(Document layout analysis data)
++++++++
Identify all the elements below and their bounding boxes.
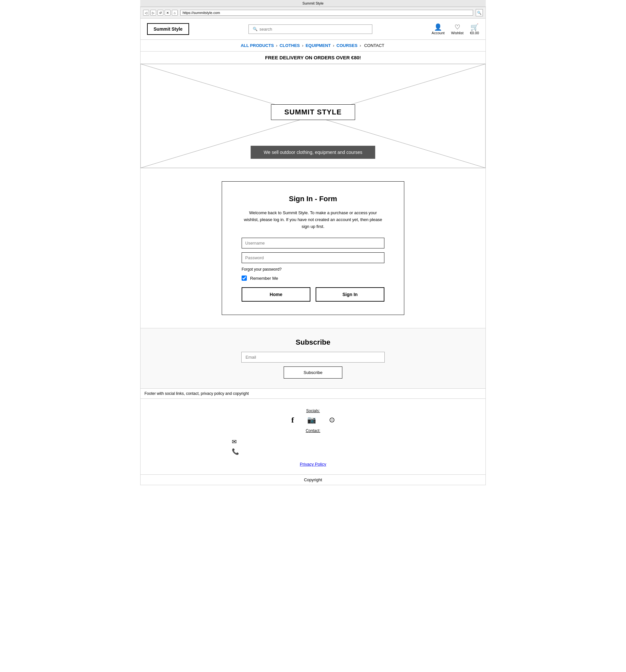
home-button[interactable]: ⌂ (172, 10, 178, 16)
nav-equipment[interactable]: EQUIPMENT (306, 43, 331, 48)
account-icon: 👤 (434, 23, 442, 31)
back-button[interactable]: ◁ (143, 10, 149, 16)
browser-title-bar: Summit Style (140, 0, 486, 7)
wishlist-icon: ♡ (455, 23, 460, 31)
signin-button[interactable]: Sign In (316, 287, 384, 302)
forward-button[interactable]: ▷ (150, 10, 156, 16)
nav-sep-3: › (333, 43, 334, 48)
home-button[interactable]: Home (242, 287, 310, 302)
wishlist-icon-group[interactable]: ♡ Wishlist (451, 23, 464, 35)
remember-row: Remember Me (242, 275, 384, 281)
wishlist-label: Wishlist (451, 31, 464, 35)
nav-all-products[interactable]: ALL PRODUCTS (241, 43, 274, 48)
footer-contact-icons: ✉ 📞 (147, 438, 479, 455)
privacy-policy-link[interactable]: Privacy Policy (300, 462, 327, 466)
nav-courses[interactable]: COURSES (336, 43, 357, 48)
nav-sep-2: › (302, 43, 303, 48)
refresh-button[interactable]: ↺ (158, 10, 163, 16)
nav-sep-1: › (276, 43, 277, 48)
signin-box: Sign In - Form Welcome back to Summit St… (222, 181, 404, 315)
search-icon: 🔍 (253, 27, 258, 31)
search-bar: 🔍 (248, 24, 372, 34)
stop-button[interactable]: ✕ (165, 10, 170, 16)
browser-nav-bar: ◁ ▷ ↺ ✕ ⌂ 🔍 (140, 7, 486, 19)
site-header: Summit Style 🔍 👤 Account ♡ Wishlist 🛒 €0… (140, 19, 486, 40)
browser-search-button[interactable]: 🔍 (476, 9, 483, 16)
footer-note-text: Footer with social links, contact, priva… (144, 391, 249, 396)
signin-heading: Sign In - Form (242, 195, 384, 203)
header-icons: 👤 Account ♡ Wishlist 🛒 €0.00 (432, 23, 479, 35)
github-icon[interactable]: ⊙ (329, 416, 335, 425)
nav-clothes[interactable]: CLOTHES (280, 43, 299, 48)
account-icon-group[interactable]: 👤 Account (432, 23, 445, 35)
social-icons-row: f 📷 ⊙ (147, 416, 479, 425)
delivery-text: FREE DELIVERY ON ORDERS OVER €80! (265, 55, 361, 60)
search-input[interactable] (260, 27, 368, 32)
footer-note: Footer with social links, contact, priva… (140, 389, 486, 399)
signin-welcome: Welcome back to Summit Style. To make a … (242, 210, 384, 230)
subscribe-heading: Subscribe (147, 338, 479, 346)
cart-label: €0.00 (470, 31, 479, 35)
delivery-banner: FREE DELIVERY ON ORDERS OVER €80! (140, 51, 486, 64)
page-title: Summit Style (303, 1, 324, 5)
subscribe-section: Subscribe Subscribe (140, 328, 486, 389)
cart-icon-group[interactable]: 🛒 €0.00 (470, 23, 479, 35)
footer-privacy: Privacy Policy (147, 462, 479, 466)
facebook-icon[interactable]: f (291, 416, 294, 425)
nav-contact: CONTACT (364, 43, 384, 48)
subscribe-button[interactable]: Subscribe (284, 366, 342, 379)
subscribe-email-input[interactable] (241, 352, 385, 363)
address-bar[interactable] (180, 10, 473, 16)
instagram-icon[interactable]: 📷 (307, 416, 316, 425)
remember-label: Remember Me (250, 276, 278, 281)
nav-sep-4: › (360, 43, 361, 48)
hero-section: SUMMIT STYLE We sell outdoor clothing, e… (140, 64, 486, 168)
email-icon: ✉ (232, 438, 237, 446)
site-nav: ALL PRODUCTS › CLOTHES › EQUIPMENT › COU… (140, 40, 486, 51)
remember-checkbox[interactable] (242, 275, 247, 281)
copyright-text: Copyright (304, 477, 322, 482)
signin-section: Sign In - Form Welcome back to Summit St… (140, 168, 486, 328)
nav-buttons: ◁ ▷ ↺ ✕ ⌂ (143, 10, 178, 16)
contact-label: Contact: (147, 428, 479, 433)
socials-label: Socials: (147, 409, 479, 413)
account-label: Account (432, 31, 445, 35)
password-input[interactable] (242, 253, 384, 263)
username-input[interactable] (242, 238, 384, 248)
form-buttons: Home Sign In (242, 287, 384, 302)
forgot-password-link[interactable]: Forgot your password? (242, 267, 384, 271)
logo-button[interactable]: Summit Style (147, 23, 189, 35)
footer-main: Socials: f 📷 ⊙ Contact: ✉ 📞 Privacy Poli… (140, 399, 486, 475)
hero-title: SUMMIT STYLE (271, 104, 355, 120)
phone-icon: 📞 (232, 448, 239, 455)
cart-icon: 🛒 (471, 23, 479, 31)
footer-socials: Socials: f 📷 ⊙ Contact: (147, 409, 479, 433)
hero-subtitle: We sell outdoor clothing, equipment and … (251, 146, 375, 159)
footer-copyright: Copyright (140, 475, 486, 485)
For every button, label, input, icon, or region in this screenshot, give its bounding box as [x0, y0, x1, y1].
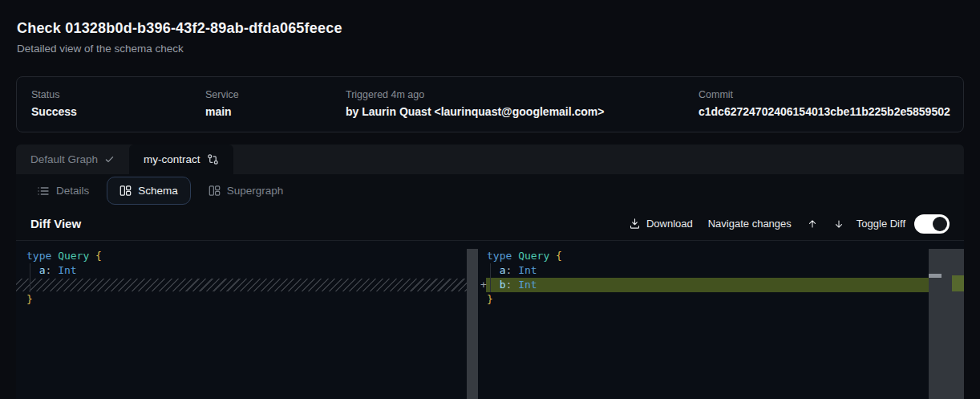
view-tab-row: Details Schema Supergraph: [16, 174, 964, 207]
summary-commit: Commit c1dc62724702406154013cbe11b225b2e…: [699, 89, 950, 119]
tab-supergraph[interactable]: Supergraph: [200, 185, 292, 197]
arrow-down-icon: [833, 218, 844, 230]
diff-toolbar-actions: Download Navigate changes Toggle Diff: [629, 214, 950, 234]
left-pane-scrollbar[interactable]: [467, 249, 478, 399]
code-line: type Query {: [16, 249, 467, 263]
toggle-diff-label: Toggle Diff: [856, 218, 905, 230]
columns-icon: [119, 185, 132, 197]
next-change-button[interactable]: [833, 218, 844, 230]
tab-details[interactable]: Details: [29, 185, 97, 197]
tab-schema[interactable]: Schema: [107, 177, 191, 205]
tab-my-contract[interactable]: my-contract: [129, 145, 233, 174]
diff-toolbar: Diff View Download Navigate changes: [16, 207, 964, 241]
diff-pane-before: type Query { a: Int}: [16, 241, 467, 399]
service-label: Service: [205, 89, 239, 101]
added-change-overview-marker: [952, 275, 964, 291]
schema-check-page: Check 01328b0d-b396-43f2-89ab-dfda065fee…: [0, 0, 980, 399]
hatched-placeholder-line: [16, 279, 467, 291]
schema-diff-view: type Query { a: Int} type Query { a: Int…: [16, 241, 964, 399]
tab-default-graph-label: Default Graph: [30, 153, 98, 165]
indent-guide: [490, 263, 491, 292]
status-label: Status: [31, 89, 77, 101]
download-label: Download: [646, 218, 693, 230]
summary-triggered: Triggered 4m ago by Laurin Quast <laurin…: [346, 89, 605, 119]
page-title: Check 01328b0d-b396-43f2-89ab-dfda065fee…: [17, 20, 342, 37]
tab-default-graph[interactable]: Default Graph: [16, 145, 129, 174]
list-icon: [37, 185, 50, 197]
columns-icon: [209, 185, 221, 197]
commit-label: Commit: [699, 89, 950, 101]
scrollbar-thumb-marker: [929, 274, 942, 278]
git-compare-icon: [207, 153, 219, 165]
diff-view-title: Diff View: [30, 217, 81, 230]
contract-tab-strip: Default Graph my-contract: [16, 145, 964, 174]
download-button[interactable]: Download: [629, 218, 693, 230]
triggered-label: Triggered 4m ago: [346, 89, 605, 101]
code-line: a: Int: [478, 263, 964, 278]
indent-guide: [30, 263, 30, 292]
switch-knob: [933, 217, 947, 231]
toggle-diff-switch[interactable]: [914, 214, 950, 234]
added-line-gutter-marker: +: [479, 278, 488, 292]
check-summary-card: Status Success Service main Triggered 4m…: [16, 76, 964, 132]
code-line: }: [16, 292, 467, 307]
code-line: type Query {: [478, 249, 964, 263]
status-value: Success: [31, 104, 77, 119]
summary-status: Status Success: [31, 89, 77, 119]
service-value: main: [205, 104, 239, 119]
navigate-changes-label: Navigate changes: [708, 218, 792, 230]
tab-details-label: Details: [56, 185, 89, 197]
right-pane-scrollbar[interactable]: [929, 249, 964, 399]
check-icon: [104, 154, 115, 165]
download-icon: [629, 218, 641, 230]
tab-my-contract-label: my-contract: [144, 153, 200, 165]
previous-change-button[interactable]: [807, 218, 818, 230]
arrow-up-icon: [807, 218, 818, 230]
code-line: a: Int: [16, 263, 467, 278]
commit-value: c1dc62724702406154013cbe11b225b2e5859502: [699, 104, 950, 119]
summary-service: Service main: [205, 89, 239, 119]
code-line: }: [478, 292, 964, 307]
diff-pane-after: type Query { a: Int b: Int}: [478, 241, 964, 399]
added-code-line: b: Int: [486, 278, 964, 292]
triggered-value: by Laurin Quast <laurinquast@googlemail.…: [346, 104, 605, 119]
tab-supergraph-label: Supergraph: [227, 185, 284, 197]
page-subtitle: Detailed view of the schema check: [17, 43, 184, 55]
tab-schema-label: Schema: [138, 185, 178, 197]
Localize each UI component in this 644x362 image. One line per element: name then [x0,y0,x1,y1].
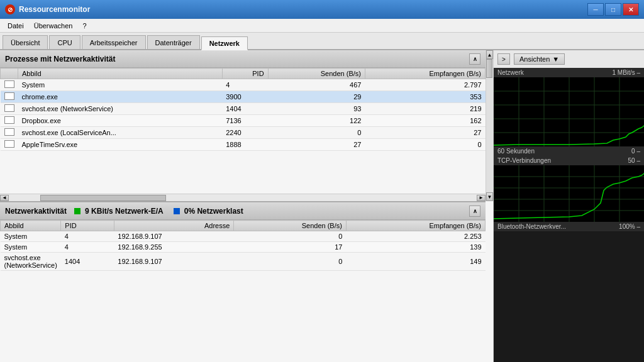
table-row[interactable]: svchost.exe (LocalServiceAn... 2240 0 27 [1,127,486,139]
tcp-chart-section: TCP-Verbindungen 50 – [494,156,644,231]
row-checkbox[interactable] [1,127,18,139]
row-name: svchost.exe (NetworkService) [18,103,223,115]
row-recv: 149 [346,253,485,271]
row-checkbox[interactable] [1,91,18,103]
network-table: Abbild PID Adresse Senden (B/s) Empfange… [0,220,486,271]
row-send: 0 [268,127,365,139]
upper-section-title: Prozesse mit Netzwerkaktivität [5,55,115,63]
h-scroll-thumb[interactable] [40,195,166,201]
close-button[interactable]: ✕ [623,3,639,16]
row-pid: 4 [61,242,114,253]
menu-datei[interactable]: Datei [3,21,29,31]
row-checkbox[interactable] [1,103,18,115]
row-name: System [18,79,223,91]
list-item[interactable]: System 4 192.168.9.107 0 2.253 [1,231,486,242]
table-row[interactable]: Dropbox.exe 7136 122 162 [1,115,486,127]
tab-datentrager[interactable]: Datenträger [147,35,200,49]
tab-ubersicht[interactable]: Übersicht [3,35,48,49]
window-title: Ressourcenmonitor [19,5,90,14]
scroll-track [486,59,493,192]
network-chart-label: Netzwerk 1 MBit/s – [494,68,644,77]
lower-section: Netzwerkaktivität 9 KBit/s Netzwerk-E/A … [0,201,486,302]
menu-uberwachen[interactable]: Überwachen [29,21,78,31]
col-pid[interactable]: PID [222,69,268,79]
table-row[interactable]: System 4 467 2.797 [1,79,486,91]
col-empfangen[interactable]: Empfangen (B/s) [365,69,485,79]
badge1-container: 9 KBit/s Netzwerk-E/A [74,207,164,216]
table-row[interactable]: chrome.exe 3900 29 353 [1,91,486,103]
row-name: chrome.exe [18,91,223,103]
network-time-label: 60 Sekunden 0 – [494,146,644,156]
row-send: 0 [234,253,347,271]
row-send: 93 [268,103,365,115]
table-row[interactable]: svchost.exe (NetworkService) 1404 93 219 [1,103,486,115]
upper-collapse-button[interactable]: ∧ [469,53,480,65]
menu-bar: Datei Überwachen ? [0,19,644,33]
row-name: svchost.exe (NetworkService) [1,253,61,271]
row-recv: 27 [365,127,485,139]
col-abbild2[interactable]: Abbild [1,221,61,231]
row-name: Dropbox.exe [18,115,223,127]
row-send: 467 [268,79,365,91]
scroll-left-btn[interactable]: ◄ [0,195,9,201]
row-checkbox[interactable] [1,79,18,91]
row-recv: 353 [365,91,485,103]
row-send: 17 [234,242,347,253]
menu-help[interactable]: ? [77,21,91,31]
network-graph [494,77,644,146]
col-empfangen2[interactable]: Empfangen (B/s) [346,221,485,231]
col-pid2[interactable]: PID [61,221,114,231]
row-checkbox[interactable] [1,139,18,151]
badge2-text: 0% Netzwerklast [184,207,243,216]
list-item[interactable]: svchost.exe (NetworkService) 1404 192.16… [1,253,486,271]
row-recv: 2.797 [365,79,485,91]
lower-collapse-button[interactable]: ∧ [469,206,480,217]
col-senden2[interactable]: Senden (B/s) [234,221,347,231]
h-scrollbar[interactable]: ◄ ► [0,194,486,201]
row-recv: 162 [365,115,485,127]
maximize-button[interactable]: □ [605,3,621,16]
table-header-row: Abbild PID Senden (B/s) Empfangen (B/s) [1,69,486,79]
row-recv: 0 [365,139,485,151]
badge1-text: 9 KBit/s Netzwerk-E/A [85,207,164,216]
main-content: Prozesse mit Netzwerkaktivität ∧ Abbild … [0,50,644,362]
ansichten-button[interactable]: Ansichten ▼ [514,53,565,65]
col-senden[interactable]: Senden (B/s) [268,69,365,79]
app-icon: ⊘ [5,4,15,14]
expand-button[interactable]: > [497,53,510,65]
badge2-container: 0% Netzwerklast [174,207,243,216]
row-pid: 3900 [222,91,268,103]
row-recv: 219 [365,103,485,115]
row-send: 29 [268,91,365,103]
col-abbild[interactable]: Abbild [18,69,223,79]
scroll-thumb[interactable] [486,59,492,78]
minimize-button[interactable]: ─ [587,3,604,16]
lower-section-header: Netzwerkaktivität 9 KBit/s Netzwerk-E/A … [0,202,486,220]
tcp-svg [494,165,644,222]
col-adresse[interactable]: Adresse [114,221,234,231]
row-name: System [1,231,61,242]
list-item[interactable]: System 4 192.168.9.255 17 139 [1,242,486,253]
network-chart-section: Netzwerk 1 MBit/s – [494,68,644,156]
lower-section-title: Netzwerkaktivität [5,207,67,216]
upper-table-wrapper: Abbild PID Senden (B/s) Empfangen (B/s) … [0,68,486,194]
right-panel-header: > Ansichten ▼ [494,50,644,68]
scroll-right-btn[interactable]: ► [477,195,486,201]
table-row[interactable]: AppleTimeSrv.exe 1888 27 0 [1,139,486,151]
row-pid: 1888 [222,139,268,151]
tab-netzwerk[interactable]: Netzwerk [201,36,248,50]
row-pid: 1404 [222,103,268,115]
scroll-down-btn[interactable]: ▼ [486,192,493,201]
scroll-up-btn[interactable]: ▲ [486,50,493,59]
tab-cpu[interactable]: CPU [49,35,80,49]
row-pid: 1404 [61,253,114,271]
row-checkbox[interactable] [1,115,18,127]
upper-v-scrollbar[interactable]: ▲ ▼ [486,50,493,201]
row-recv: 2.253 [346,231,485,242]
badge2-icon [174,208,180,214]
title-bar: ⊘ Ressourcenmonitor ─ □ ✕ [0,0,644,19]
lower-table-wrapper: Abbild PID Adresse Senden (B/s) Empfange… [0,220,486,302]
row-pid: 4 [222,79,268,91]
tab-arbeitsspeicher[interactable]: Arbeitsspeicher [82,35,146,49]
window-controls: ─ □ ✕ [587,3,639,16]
++++++++
Check the entries above line by line and return each one containing the word "CLOTHES".

WRITTEN ANSWER:
nav-clothes[interactable]: CLOTHES (280, 43, 299, 48)
site-nav: ALL PRODUCTS › CLOTHES › EQUIPMENT › COU… (140, 40, 486, 51)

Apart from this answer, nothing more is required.